In the early 70’s, as assistant to the president and product manager for a small, NYSE-listed business machines company, I traveled to Tokyo to teach our Japanese affiliate how to sell our new product, the world’s first high-speed, commercial fax machine. I was 27.
My introductory talk was to 60 men, all of whom leaned forward in their chairs, taking notes of my wise words…and everything else I said, too. Many did not speak English, so a man stood on the side, translating after each sentence. Once I got comfortable with the start-stop cadence, I began to work my crowd, raising and lowering my voice, pausing for effect, and gesticulating with intent and drama. Japanese reserve made it difficult for me to assess the effectiveness of the translator’s attempts to imitate my stylings. Nonetheless, just as I was advancing from Product Features/Benefits to Qualifying Customers, a witticism rose over my mind’s horizon. I had a moment of doubt—what if the translator couldn’t tell a joke?—but impulse trampled reason, and I began the ascent (descent?) into humor.

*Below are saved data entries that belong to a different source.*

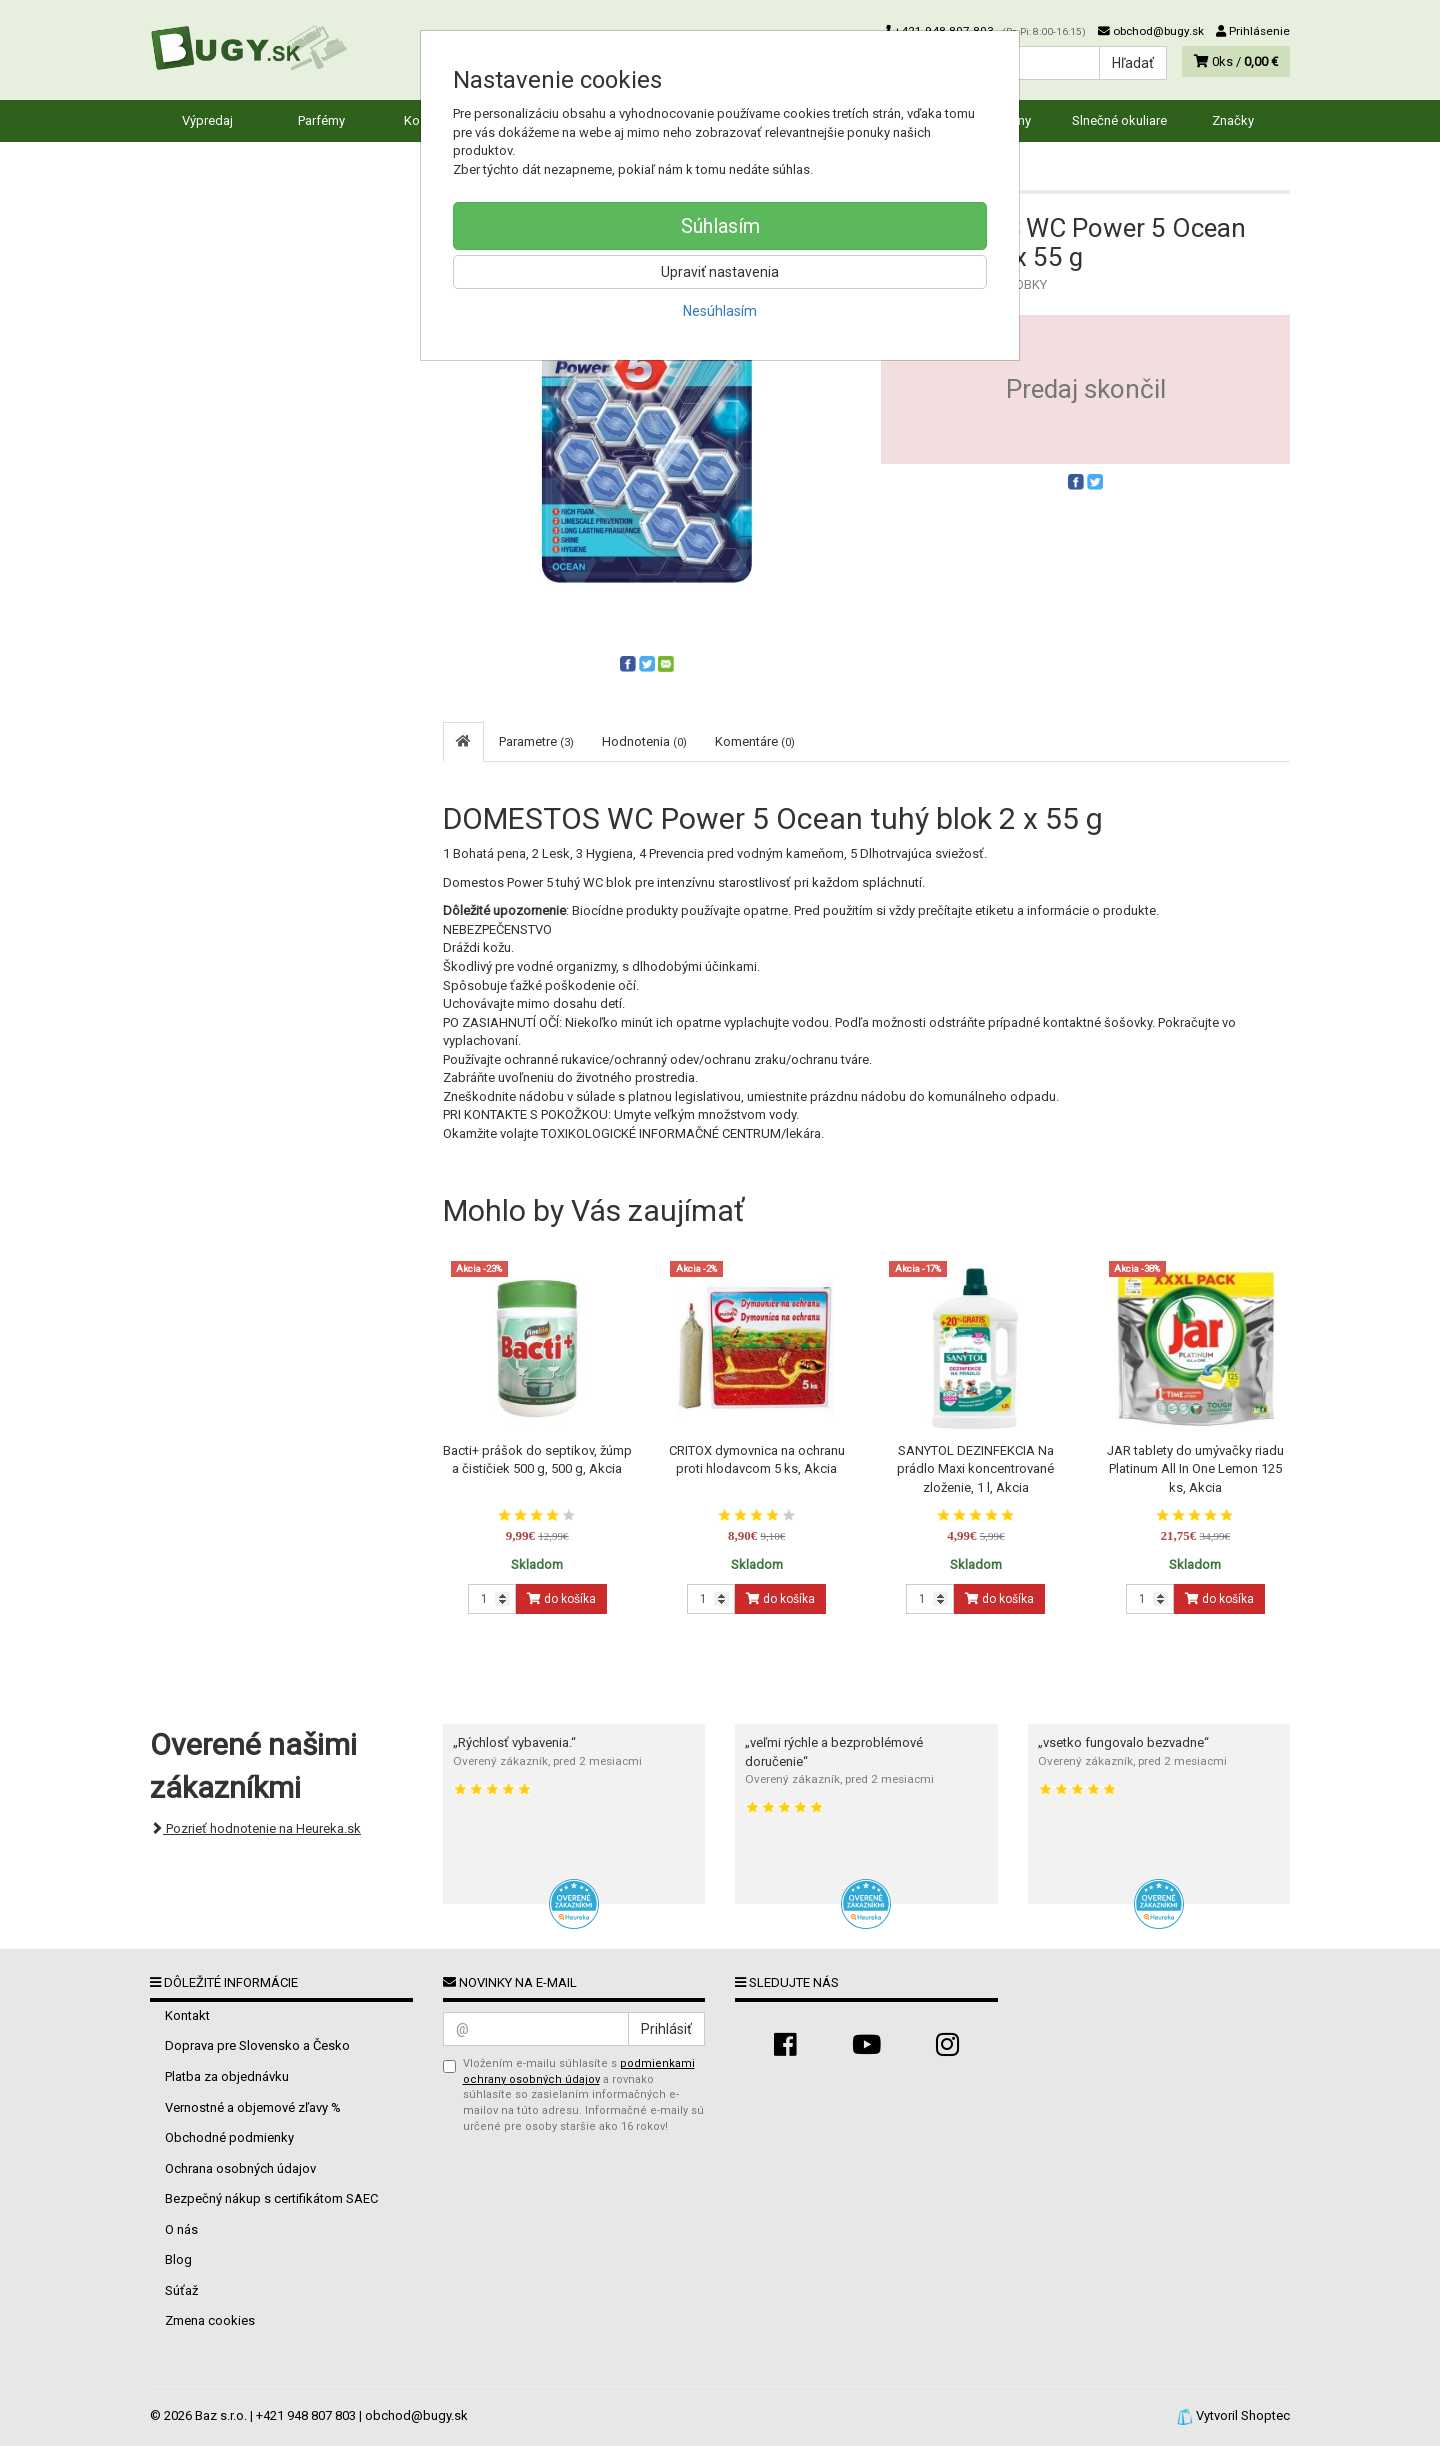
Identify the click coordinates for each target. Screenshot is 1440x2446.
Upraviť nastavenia (720, 272)
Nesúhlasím (720, 311)
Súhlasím (720, 226)
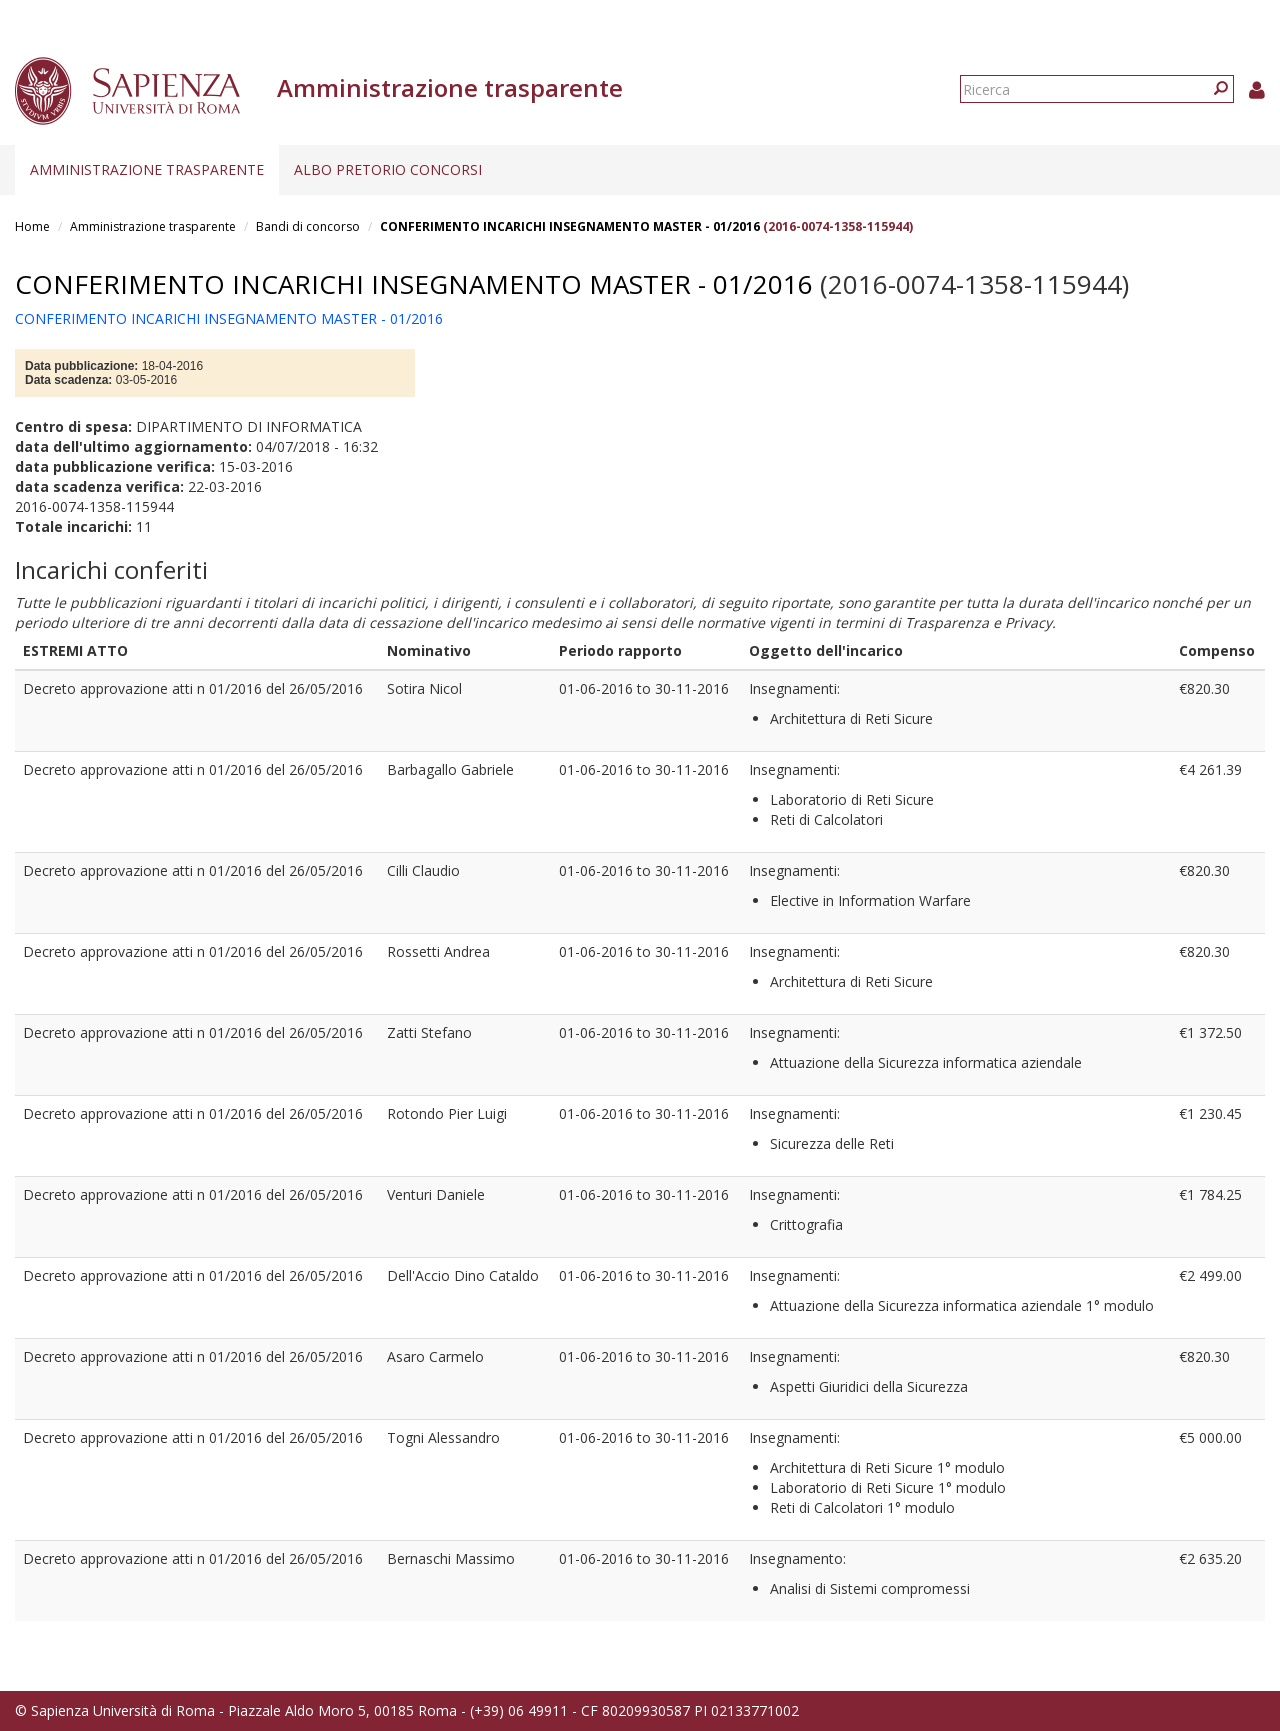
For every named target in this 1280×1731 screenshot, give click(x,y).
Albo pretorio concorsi (388, 169)
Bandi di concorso (308, 226)
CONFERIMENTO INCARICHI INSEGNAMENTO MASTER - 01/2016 (570, 226)
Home (32, 226)
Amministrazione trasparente (147, 169)
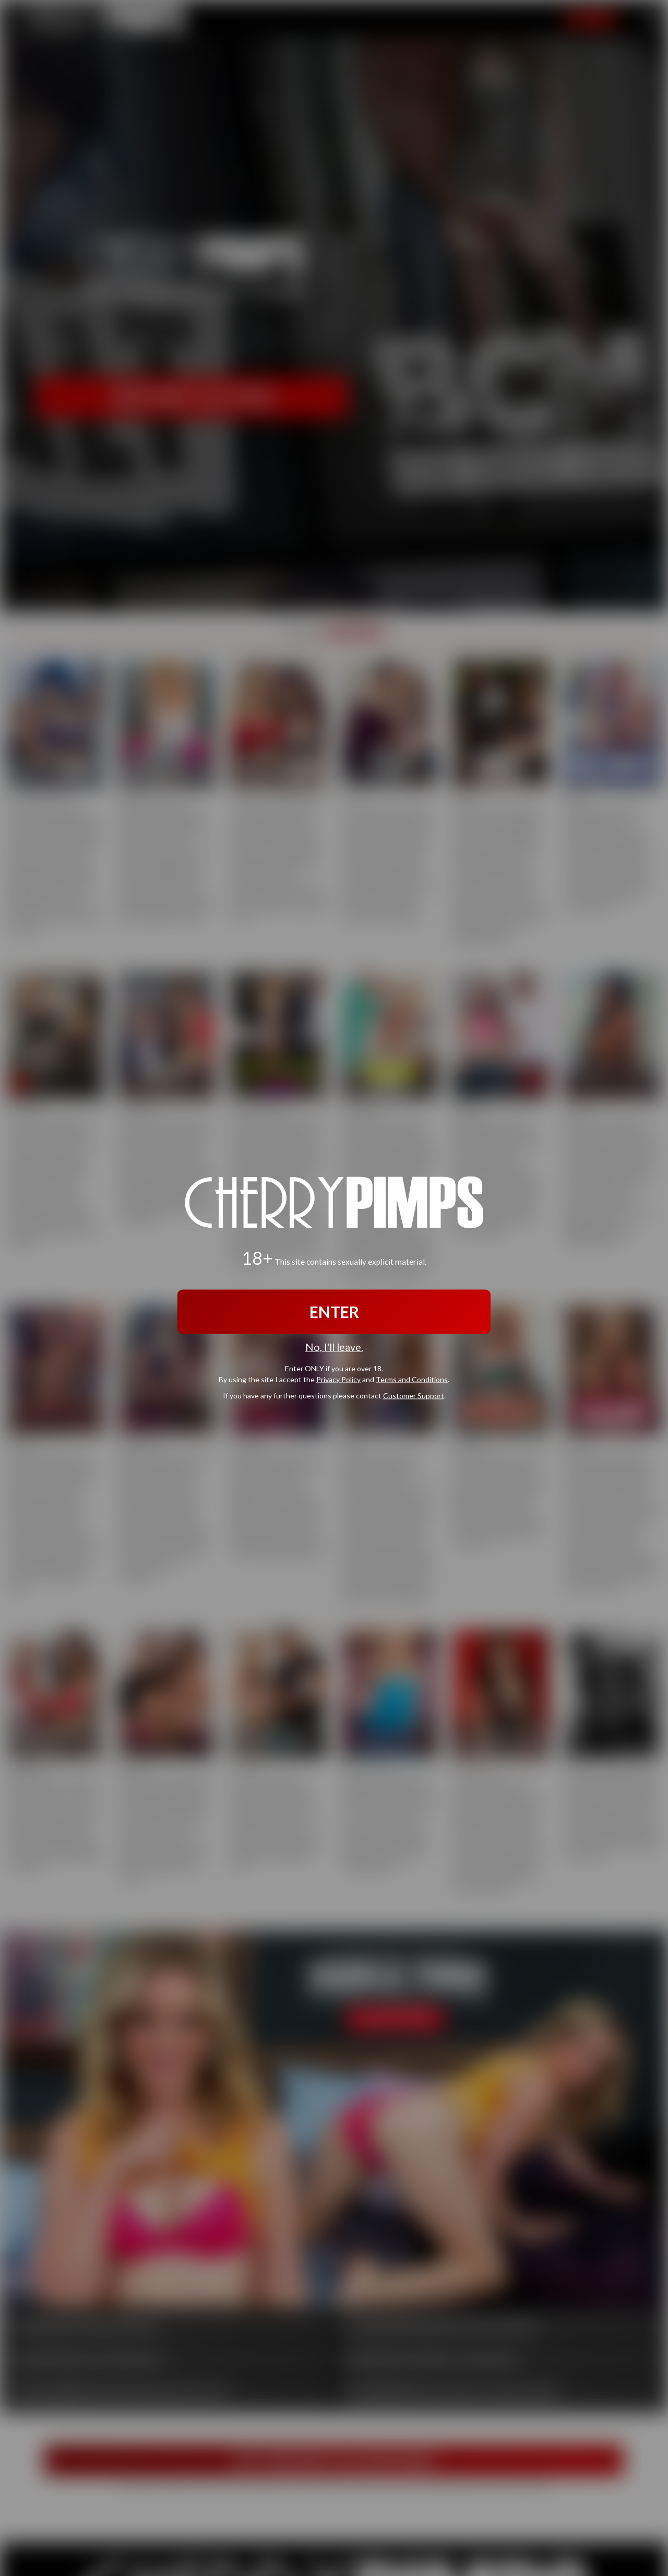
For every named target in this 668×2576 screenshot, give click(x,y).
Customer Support (413, 1395)
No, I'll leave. (334, 1347)
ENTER (334, 1311)
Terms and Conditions (412, 1378)
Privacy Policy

The translator handled the set up well, even raising his eyebrows as I did when wonder was called for. But when I delivered the punch line, he looked at me briefly, paused, spoke rapidly for a sentence or two, paused again, and then resumed his usual pacing.
There was a brief silence, during which I suspected that my joke was a cross-cultural dud. This terrifying pause was, however, immediately followed by much laughing and clapping. I smiled appreciatively and completed my talk to great applause. I made a special effort to thank my translator for his work, especially noting his ability to do stand up.
Days later I learned that the translator had said, “I believe that our speaker is now telling a joke. I do not understand. When I tell you, please, all laugh loudly.”